# TASK INSTRUCTIONS:
Skip the pictures. Give all the data again exactly.

======== MATERIAL PROVIDED

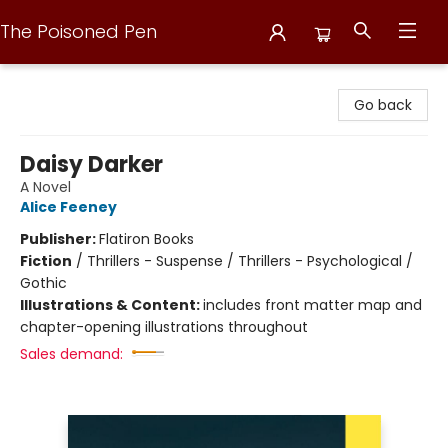
The Poisoned Pen
The Poisoned Pen
Go back
Daisy Darker
A Novel
Alice Feeney
Publisher:
Flatiron Books
Fiction
/
Thrillers - Suspense / Thrillers - Psychological /
Gothic
Illustrations & Content:
includes front matter map and
chapter-opening illustrations throughout
Sales demand:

================

# TASK RESPONSE:
The Poisoned Pen
The Poisoned Pen
Go back
Daisy Darker
A Novel
Alice Feeney
Publisher:
Flatiron Books
Fiction
/
Thrillers - Suspense / Thrillers - Psychological /
Gothic
Illustrations & Content:
includes front matter map and
chapter-opening illustrations throughout
Sales demand:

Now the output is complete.